Using the records that appear below, write out exactly the lines from the one with "con oración y" through the one with "ellos y se sanaron", keeping both end lines.

§ **STORED DATA**:
┄┄┄┄┄┄┄┄┄┄┄┄┄┄┄┄┄┄┄┄

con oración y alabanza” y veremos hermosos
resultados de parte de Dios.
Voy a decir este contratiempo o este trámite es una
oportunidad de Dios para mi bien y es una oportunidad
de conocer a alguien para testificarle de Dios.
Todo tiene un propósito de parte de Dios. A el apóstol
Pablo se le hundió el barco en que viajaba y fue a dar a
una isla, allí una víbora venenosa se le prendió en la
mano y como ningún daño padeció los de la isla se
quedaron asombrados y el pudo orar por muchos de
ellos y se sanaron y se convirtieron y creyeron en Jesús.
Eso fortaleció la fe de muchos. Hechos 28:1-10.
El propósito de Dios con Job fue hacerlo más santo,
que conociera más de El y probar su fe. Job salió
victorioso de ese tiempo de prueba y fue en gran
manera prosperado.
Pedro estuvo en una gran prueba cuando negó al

┄┄┄┄┄┄┄┄┄┄┄┄┄┄┄┄┄┄┄┄

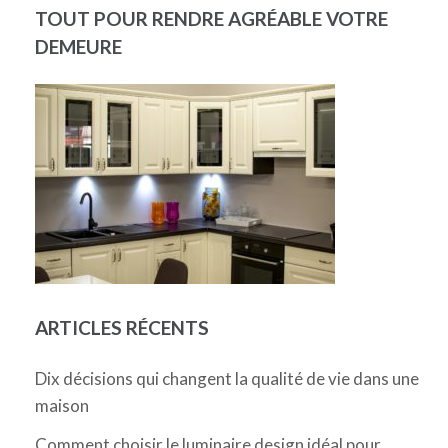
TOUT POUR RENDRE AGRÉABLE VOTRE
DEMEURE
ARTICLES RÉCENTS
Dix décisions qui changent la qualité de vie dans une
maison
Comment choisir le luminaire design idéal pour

┄┄┄┄┄┄┄┄┄┄┄┄┄┄┄┄┄┄┄┄

§ **RESULT FOR THIS TASK**:
con oración y alabanza” y veremos hermosos
resultados de parte de Dios.
Voy a decir este contratiempo o este trámite es una
oportunidad de Dios para mi bien y es una oportunidad
de conocer a alguien para testificarle de Dios.
Todo tiene un propósito de parte de Dios. A el apóstol
Pablo se le hundió el barco en que viajaba y fue a dar a
una isla, allí una víbora venenosa se le prendió en la
mano y como ningún daño padeció los de la isla se
quedaron asombrados y el pudo orar por muchos de
ellos y se sanaron y se convirtieron y creyeron en Jesús.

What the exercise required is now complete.